───── ENTRIES PROVIDED ─────
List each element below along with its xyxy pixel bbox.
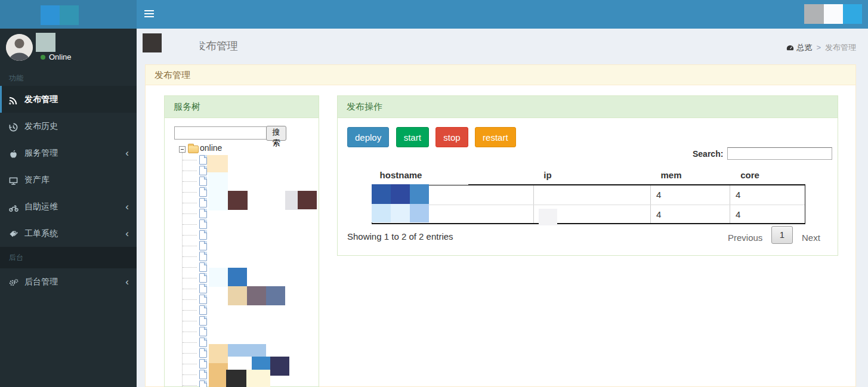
tree-connector (183, 224, 197, 225)
pagination-next[interactable]: Next (802, 233, 820, 243)
file-icon (199, 359, 207, 369)
column-header-mem[interactable]: mem (660, 170, 681, 180)
user-photo-icon (6, 34, 33, 61)
table-search-input[interactable] (727, 147, 832, 160)
tree-node-file[interactable] (165, 359, 320, 370)
tree-node-file[interactable] (165, 219, 320, 230)
tree-root-node[interactable]: online (200, 143, 222, 153)
restart-button[interactable]: restart (475, 127, 516, 147)
sidebar-item-asset-library[interactable]: 资产库 (0, 166, 137, 193)
tags-icon (9, 221, 24, 247)
tree-node-file[interactable] (165, 198, 320, 209)
tree-node-file[interactable] (165, 327, 320, 338)
cell-core-row1: 4 (736, 190, 740, 200)
start-button[interactable]: start (396, 127, 429, 147)
stop-button[interactable]: stop (435, 127, 468, 147)
tree-node-file[interactable] (165, 370, 320, 380)
file-icon (199, 316, 207, 326)
tree-connector (183, 235, 197, 236)
tree-node-file[interactable] (165, 230, 320, 241)
content-area: 发布管理 总览>发布管理 发布管理 服务树 搜索 online 发布操作 dep… (137, 29, 868, 387)
tree-node-file[interactable] (165, 177, 320, 187)
file-icon (199, 370, 207, 379)
chevron-left-icon: ‹ (125, 193, 129, 220)
tree-node-file[interactable] (165, 155, 320, 166)
file-icon (199, 338, 207, 347)
tree-connector (183, 289, 197, 289)
pagination-page-1[interactable]: 1 (771, 226, 793, 244)
sidebar-item-service-manage[interactable]: 服务管理 ‹ (0, 140, 137, 166)
deploy-button[interactable]: deploy (347, 127, 389, 147)
sidebar-item-backend-manage[interactable]: 后台管理 ‹ (0, 268, 137, 295)
apple-icon (9, 140, 24, 167)
cell-mem-row1: 4 (656, 190, 661, 200)
action-buttons: deploy start stop restart (347, 127, 520, 147)
gears-icon (9, 269, 24, 296)
logo-area[interactable] (0, 0, 137, 29)
tree-node-file[interactable] (165, 295, 320, 305)
avatar[interactable] (6, 34, 33, 61)
tree-node-file[interactable] (165, 187, 320, 198)
cell-mem-row2: 4 (656, 209, 661, 219)
column-header-ip[interactable]: ip (543, 170, 551, 180)
tree-node-file[interactable] (165, 284, 320, 295)
tree-connector (183, 342, 197, 343)
file-icon (199, 219, 207, 229)
sidebar-item-label: 发布历史 (24, 121, 58, 131)
file-icon (199, 177, 207, 186)
sidebar-item-label: 自助运维 (24, 202, 58, 211)
tree-collapse-icon[interactable] (179, 146, 186, 153)
tree-node-file[interactable] (165, 348, 320, 359)
motorcycle-icon (9, 194, 24, 221)
tree-node-file[interactable] (165, 273, 320, 284)
service-tree-title: 服务树 (165, 96, 319, 118)
file-icon (199, 198, 207, 208)
menu-header-backend: 后台 (0, 247, 137, 268)
table-border-top (372, 184, 805, 185)
deploy-ops-panel: 发布操作 deploy start stop restart Search: h… (337, 95, 838, 256)
tree-node-file[interactable] (165, 338, 320, 348)
desktop-icon (9, 167, 24, 194)
column-header-hostname[interactable]: hostname (380, 170, 422, 180)
file-icon (199, 241, 207, 250)
breadcrumb-root[interactable]: 总览 (796, 43, 812, 52)
breadcrumb-current: 发布管理 (825, 43, 856, 52)
tree-node-file[interactable] (165, 241, 320, 252)
tree-connector (183, 192, 197, 193)
tree-connector (183, 181, 197, 182)
sidebar-item-self-service-ops[interactable]: 自助运维 ‹ (0, 193, 137, 220)
rss-icon (9, 86, 24, 113)
file-icon (199, 295, 207, 304)
sidebar-toggle-icon[interactable] (144, 10, 154, 17)
table-border-right (805, 184, 805, 224)
sidebar-item-ticket-system[interactable]: 工单系统 ‹ (0, 220, 137, 247)
column-header-core[interactable]: core (740, 170, 759, 180)
tree-node-file[interactable] (165, 166, 320, 177)
pagination-previous[interactable]: Previous (728, 233, 762, 243)
tree-node-file[interactable] (165, 262, 320, 273)
tree-search-input[interactable] (174, 126, 268, 140)
sidebar-item-deploy-manage[interactable]: 发布管理 (0, 86, 137, 113)
sidebar-item-label: 工单系统 (24, 228, 58, 238)
breadcrumb-separator: > (816, 43, 821, 52)
file-icon (199, 252, 207, 261)
sidebar-item-label: 后台管理 (24, 277, 58, 286)
sidebar-item-deploy-history[interactable]: 发布历史 (0, 113, 137, 140)
file-icon (199, 380, 207, 387)
table-search-label: Search: (693, 149, 723, 159)
history-icon (9, 113, 24, 140)
file-icon (199, 166, 207, 175)
tree-search-button[interactable]: 搜索 (266, 126, 286, 141)
tree-connector (183, 332, 197, 332)
tree-node-file[interactable] (165, 252, 320, 262)
app-window: Online 功能 发布管理 发布历史 服务管理 ‹ 资产库 (0, 0, 868, 387)
tree-connector (183, 246, 197, 246)
tree-node-file[interactable] (165, 316, 320, 327)
tree-node-file[interactable] (165, 305, 320, 316)
service-tree-panel: 服务树 搜索 online (164, 95, 319, 387)
tree-node-file[interactable] (165, 380, 320, 387)
tree-node-file[interactable] (165, 209, 320, 219)
table-row-divider (372, 205, 805, 205)
tree-connector (183, 353, 197, 354)
dashboard-icon (786, 44, 794, 51)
─────
AIM OF THE TASK »
All lines in the records above that contain "服务管理" are to be reported.

TASK RESPONSE »
sidebar-item-service-manage[interactable]: 服务管理 ‹ (0, 140, 137, 166)
app-window: Online 功能 发布管理 发布历史 服务管理 ‹ 资产库 (0, 0, 868, 387)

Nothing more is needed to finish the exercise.